Na sexta-feira que antecedeu o início do estágio da estudante, ela foi a uma festa com as amigas, em Brasília, onde mora. “Dançamos muito. Foi uma noite muito legal”, relata. No dia seguinte, a jovem acordou com intensa dor nas costas. “Não dei muita atenção, porque achei que fosse uma dor muscular normal, por conta da noite anterior.”

“Tomei um remédio, mas a dor não passou. Continuou intensa. No dia seguinte, um domingo, as dores continuaram e estavam ainda mais fortes. A minha mãe me levou a uma farmácia, onde tomei um coquetel de injeções e a dor sumiu. Fiquei aliviada”, narra.

Na segunda-feira, ela iniciou o estágio. “Fui muito animada, mas no período da noite as dores voltaram. Tomei medicamentos e elas diminuíram. Na terça, a situação foi igual. Na quarta, as dores ficaram ainda mais fortes”, diz. As dores eram nas costas e no pescoço.

Como as dores não cessavam, a jovem foi ao médico. “Fizeram um raio-X, que não apontou nada. O médico me disse que não havia nada nas minhas costas. Mas mesmo assim, aquelas dores não passavam de jeito nenhum.”

A estudante conta que na quinta-feira foi a um posto de saúde, após o estágio, e foi avaliada por uma médica. “Ela me atendeu e disse que os músculos das minhas costas estavam inchados. Ela fez uma massagem em mim, me passou uma injeção e voltei pra casa. Consegui dormir.”

Na manhã seguinte, a jovem passou a sentir que as pernas estavam enfraquecidas. “Tive que tomar banho com a ajuda da minha mãe”, diz. Naquele dia, ela foi com a mãe em uma igreja. “Quando voltei, a dor estava insuportável. Deitei e dormi. Quando acordei, naquela tarde, não senti mais as minhas pernas.”

A paraplegia

Ainda naquela sexta-feira, Layane foi carregada às pressas ao hospital. “O médico pediu exames de sangue e de urina.
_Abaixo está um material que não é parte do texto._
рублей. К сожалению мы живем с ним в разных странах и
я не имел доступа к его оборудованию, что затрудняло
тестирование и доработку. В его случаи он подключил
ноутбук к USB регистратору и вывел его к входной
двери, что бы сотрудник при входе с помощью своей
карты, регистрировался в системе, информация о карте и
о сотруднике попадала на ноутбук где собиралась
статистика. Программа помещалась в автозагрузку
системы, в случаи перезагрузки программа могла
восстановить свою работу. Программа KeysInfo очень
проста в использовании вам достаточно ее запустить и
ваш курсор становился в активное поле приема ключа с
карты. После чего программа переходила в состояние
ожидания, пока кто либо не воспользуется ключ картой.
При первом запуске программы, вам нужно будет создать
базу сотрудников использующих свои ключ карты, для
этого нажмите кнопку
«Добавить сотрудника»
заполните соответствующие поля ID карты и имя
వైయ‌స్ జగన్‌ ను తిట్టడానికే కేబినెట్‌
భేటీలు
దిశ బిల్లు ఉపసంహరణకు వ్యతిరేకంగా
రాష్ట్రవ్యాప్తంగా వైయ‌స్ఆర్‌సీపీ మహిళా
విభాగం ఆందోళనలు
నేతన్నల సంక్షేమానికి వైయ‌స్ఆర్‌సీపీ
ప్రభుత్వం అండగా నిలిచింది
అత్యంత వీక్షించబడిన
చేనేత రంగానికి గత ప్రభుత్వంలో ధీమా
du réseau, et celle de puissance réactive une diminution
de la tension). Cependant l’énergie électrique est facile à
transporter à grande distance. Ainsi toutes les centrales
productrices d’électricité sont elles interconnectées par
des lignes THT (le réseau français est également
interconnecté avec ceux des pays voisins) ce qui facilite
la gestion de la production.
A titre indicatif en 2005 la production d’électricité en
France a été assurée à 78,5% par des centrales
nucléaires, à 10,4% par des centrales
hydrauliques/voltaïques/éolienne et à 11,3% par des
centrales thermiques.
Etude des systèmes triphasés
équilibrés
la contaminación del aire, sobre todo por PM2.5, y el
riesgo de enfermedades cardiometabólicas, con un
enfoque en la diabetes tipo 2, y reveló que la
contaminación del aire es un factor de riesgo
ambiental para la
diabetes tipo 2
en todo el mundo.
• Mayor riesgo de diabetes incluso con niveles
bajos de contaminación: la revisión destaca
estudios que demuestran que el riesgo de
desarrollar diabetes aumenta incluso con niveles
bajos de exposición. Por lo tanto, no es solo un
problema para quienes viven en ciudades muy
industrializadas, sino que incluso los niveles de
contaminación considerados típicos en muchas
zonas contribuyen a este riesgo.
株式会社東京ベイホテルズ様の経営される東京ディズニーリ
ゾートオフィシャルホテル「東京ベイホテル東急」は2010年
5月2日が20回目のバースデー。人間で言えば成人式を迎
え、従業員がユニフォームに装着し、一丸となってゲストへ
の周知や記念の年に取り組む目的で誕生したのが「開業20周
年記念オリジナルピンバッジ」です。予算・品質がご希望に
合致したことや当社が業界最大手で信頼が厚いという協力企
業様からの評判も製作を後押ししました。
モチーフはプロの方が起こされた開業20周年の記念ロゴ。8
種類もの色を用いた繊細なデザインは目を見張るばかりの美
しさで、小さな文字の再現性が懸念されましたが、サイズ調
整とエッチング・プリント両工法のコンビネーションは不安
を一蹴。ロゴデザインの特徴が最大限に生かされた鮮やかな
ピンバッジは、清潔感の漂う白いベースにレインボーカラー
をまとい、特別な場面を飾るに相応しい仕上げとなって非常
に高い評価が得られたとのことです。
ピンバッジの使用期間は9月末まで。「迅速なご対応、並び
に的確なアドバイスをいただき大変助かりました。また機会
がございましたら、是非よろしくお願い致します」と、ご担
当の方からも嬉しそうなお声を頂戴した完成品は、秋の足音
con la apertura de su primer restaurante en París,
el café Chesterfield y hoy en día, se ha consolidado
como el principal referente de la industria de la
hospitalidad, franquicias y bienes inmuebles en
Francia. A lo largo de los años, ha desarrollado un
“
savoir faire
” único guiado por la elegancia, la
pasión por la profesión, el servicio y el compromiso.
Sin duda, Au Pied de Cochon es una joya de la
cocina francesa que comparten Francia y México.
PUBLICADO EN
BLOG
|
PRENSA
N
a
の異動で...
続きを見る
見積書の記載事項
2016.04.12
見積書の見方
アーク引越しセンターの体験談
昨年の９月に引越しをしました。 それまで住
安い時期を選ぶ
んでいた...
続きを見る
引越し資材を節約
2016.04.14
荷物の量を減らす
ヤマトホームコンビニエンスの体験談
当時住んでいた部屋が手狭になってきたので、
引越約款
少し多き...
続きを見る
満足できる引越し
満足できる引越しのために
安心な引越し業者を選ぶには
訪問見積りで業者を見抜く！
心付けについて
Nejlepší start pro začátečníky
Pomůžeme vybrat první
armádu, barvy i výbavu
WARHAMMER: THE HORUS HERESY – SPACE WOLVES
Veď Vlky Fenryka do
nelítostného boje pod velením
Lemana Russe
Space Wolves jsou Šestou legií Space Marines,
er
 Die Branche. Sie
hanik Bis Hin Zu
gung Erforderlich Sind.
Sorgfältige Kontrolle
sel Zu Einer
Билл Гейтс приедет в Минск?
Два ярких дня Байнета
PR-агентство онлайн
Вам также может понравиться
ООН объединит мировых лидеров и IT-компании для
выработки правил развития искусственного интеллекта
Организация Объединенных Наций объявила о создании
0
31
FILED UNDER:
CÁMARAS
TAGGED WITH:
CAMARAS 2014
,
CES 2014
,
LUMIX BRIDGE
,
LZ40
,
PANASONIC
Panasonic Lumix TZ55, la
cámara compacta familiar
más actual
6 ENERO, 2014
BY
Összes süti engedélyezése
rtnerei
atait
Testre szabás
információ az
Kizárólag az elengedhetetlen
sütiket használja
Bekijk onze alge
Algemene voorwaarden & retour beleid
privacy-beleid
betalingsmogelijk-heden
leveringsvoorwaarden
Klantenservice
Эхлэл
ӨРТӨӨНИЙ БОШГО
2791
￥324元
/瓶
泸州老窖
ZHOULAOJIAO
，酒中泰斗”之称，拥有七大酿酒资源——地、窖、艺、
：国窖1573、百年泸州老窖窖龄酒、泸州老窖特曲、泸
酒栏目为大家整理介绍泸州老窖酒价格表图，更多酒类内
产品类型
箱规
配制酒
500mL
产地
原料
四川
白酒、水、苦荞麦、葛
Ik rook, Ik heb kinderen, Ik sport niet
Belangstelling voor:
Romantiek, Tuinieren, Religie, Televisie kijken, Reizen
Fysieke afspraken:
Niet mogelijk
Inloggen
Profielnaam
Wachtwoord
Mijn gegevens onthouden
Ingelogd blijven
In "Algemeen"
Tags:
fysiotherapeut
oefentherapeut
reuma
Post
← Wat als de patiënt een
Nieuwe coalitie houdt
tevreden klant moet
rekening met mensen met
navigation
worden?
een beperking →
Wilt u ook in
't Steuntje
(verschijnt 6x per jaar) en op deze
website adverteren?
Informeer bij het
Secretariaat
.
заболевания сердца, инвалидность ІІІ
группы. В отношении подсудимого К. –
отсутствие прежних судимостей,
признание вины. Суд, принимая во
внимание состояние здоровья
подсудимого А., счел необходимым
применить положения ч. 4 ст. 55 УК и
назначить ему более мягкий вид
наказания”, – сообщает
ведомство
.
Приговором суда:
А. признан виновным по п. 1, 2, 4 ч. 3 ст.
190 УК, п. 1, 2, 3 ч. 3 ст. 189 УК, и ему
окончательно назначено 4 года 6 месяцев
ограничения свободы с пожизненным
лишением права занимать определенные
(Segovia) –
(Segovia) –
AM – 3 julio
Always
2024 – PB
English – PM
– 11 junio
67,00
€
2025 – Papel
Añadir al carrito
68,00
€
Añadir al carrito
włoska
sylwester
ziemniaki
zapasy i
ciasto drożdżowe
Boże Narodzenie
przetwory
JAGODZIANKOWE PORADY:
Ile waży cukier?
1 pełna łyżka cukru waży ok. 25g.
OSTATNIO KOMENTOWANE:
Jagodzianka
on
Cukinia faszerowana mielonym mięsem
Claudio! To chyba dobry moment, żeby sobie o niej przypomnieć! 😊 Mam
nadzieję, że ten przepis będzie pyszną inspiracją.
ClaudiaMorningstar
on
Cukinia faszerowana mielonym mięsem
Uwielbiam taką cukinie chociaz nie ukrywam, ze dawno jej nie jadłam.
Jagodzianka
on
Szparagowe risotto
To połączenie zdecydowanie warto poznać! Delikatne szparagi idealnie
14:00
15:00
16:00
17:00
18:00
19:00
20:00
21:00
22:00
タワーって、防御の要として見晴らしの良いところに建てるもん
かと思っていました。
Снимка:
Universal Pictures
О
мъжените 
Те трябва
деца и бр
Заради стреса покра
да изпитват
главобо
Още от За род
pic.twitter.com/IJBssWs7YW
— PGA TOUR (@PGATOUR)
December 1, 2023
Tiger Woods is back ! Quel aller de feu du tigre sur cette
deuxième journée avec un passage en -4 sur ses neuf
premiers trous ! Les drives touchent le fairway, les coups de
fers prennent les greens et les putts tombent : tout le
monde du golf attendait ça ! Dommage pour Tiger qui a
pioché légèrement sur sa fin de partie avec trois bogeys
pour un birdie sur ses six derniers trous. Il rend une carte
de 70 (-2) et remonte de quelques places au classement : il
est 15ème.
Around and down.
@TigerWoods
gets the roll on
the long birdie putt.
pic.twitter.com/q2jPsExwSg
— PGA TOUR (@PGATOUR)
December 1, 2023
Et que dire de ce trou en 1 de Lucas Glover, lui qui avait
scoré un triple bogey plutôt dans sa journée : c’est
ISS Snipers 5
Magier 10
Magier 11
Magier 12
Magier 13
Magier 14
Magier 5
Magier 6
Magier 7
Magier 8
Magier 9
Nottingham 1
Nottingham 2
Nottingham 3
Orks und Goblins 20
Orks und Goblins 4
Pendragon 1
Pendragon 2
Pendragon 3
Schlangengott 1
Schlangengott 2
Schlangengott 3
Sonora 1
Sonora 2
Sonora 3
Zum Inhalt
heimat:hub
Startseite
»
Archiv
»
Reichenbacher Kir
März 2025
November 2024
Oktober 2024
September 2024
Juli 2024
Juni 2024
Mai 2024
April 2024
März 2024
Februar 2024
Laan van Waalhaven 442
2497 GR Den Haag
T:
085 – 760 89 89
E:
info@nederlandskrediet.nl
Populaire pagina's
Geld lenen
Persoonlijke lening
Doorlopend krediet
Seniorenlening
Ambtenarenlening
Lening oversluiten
Eu já não conseguia fazer minhas necessidades e tive de colocar uma sonda. Quando saiu o resultado do exame, apontou que eu estava com uma infecção no sangue.”

“O médico começou a furar a minha perna e eu, realmente, não estava sentindo nada. Como era um caso grave, fui transferida para o Instituto Hospital de Base, aqui em Brasília”, relata.

Ela narra que as dores se intensificaram. “Os médicos não conseguiam ter um diagnóstico exato. Suspeitaram de câncer ou síndrome de Guillain-Barré”, diz.

Na madrugada daquele domingo, 22 de julho, ela se recorda que as dores ficaram insuportáveis. “Eu estava deitada em uma maca, sem me mexer, cheia de furos, tomando soro e várias medicações. Minha mãe estava sentada em uma cadeira ao lado. Eu pedi pra ela: ‘desculpa, mas aplica alguma coisa, porque eu preciso morrer. Não aguento mais’. E a minha mãe respondeu que não aplicaria nada, porque eu iria aguentar aquilo tudo”, relembra.

“Para aliviar as dores, começaram a me dar morfina por um período. Isso me alucinava muito e um médico pediu para suspender”, conta.

Layane passou por uma ressonância magnética, que apontou que havia 500 mililitros de pus comprimindo três vértebras da medula espinhal dela. Ela teve de passar por uma cirurgia de urgência, para a retirada do líquido.

Responsável pela cirurgia da jovem, o neurocirurgião Oswaldo Ribeiro Marquez explica que, apesar de raro, é possível que um piercing deixe uma pessoa paraplégica. “Essa situação pode acontecer quando há alguma complicação em decorrência do piercing”, pontua o profissional, que afirma nunca ter visto situação parecida desde que iniciou a carreira na medicina, há cerca de 15 anos.

Segundo o médico, as complicações com o piercing ocorrem quando o objeto abre caminho para infecções. “A disseminação de qualquer infecção cutânea costuma ser hematogênica – quando é transmitida pela corrente sanguínea. Por exemplo, se a bactéria está na ponta do nariz, ela pode evoluir, pegar o nariz inteiro, cair na corrente sanguínea e parar em outro canto do corpo”, esclarece.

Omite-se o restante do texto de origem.